Ein weiteres Problem: Zahlungssysteme sind in vielen Fällen nicht über Ländergrenzen kompatibel. „Selbst in Europa bestehen große Unterschiede. Für die erfolgreiche Erschließung des französischen Marktes zum Beispiel ist es unabdingbar für Onlinehändler, die Zahlung via sogenannter ‚Carte Bleue‘ anzubieten“, so Kostadinova. „Generell gilt: Wer sein internationales Onlinebusiness erfolgreich gestalten will, sollte die Erwartungen und Bedürfnisse seiner Kunden – auch beim Bezahlen – erfüllen, um nachhaltig Erfolg zu haben.“

Auch die Nutzung von Suchmaschinen und sozialen Netzwerken unterscheidet sich von Land zu Land.

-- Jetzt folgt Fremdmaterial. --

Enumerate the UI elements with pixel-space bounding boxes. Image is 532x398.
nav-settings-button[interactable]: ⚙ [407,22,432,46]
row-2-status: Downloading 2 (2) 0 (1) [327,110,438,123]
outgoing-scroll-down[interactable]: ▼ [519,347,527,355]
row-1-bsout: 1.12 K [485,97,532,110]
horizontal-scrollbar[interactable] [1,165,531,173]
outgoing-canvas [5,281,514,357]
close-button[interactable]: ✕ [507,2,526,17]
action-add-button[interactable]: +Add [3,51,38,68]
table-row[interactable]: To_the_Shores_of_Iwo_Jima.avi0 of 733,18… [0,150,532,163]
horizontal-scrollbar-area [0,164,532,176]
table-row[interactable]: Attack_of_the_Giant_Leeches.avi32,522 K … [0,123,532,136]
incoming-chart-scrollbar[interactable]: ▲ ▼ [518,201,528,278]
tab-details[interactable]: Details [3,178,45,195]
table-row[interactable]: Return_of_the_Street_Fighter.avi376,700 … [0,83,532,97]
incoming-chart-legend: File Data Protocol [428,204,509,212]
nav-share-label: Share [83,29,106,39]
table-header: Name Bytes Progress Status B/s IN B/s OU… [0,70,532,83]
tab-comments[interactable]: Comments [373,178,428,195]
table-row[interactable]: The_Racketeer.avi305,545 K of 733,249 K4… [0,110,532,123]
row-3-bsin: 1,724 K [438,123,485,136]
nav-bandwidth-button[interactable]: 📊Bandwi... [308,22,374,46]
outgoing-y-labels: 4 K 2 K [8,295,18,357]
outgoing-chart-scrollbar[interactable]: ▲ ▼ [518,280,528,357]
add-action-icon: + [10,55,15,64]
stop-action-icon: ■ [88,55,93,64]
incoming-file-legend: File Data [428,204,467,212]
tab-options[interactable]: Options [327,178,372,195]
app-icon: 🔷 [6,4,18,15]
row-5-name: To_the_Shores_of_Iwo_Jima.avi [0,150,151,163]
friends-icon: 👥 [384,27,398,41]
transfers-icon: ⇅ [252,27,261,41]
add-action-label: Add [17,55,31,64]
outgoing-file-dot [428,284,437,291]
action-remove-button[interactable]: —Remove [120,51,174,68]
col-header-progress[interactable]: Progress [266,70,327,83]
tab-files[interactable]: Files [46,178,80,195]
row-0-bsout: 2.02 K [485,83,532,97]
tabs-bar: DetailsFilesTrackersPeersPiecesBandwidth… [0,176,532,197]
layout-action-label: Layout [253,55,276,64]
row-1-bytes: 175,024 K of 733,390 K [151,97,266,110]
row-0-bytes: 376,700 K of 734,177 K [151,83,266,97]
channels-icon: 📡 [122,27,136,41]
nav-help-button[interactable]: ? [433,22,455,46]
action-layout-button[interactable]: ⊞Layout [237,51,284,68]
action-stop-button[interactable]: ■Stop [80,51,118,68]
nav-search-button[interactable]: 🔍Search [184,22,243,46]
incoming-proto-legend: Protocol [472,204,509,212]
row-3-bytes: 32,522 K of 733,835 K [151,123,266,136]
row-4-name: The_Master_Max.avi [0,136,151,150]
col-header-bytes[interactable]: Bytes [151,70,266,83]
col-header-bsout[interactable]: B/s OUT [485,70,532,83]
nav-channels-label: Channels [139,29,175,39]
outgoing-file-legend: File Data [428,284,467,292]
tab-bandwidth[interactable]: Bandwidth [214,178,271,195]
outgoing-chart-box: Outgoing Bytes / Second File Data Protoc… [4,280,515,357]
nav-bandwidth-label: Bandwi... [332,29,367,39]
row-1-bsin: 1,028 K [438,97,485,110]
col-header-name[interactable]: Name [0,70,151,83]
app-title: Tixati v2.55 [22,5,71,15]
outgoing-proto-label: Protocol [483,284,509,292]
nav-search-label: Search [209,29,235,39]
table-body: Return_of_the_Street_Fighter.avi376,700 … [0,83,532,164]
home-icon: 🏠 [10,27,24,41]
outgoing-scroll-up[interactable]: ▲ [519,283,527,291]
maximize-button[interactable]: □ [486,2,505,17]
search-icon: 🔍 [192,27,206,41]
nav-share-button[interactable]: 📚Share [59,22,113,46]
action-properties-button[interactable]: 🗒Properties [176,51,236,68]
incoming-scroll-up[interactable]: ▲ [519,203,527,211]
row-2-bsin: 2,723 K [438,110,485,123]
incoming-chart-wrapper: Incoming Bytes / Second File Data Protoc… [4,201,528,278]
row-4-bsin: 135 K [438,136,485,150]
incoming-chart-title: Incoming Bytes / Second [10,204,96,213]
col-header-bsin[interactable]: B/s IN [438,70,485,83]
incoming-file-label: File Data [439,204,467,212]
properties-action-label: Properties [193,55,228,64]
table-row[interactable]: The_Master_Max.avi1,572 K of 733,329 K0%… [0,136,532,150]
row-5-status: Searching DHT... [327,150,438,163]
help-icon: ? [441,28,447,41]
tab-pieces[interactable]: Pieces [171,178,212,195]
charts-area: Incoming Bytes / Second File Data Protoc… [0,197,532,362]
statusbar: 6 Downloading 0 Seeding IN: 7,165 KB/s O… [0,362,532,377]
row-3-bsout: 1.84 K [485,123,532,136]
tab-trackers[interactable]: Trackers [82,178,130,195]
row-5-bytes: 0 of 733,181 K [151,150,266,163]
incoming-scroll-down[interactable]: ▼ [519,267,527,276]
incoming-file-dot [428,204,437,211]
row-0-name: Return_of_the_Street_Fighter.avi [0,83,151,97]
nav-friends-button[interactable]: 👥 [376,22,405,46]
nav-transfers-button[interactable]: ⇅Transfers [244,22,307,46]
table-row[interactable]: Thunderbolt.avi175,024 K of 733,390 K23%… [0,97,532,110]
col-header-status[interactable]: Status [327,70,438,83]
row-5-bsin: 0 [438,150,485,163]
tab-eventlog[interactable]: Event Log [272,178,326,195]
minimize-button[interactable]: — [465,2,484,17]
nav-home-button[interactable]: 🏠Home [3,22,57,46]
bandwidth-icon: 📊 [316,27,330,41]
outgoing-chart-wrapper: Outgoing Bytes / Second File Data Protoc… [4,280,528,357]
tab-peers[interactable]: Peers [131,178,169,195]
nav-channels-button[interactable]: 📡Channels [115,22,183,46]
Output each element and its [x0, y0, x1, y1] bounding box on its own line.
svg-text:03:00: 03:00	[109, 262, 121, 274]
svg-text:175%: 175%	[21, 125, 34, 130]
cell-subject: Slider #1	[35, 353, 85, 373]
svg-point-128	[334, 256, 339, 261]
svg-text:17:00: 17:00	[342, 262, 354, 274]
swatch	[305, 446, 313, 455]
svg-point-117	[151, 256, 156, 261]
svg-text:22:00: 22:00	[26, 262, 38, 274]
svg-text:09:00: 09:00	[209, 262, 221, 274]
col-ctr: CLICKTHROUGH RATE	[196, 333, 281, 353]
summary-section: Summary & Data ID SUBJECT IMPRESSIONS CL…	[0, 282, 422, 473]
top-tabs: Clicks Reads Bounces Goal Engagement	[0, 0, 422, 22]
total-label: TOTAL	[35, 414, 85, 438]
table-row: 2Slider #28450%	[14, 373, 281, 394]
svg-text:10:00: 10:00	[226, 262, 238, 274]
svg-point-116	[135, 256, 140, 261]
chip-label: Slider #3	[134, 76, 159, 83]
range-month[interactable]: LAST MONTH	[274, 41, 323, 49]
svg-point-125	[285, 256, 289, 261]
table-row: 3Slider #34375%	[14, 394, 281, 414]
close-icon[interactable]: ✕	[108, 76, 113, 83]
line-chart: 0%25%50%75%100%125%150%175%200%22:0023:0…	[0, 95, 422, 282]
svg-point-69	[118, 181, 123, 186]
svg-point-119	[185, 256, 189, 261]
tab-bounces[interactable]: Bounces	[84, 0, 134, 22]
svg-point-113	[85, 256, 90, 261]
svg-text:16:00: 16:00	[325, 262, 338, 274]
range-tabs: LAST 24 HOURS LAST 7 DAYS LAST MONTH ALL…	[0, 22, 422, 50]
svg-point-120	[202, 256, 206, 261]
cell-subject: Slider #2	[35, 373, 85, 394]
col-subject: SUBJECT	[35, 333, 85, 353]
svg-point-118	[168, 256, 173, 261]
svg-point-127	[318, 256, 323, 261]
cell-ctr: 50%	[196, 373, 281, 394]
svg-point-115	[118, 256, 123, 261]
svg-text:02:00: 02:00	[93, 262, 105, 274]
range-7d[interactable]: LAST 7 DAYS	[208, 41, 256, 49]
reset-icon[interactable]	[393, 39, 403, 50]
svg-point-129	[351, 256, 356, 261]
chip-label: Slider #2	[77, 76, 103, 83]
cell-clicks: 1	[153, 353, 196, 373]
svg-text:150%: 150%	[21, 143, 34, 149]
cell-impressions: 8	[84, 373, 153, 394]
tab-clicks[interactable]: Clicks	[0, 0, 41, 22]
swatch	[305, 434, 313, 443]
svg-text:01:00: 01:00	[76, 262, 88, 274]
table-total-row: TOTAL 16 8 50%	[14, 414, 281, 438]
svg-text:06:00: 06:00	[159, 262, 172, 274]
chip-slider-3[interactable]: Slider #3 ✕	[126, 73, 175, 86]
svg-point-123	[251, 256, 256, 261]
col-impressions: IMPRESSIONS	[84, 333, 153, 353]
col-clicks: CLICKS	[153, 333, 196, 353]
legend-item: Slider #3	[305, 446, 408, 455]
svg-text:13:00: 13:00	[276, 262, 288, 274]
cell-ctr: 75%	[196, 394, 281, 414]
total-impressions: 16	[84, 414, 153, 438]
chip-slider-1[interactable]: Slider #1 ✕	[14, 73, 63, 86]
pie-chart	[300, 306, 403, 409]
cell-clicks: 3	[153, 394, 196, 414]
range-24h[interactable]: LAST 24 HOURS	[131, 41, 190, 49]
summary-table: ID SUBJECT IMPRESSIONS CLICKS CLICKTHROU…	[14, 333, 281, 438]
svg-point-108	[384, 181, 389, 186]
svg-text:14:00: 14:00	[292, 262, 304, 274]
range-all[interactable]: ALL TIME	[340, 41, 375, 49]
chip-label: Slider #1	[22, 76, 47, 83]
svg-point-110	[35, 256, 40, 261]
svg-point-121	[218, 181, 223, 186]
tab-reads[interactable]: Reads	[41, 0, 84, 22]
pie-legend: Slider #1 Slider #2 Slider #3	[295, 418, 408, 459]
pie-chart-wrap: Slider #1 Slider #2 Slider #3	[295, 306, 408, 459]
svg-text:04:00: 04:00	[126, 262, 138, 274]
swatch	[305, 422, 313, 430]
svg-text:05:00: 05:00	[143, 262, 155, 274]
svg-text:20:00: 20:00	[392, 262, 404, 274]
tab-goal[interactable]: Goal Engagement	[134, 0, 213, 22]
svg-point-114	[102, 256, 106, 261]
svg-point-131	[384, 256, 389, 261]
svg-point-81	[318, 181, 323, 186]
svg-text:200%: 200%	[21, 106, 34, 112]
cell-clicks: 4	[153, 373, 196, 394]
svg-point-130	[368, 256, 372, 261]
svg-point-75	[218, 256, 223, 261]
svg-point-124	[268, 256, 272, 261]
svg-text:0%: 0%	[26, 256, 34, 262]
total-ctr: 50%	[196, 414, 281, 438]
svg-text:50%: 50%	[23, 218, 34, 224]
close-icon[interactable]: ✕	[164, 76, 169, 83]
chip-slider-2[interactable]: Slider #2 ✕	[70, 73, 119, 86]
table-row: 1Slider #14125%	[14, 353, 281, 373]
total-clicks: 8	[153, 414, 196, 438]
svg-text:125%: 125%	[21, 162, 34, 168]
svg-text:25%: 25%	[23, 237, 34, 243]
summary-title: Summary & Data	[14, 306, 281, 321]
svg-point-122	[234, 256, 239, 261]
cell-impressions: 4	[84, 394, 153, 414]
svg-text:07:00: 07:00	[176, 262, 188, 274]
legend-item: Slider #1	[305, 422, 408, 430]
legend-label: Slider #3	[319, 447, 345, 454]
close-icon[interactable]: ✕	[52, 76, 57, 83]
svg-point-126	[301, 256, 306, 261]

Umso wichtiger ist es, länderspezifisch auf allen relevanten Kanälen präsent zu sein, betont Kostadinova: „Schließlich ist auch der Mitarbeiter eines potentiellen Kunden irgendwann Privatperson und im Internet unterwegs.“ Aber eben nicht unbedingt bei Facebook. In China etwa gibt es eigene nationale Suchmaschinen und Netzwerke, auf denen sich Unternehmen präsentieren können und sollten – zumal die im Westen bekannten Social-Media-Plattformen wie Facebook und Twitter zu großen Teilen vom Staat gesperrt wurden.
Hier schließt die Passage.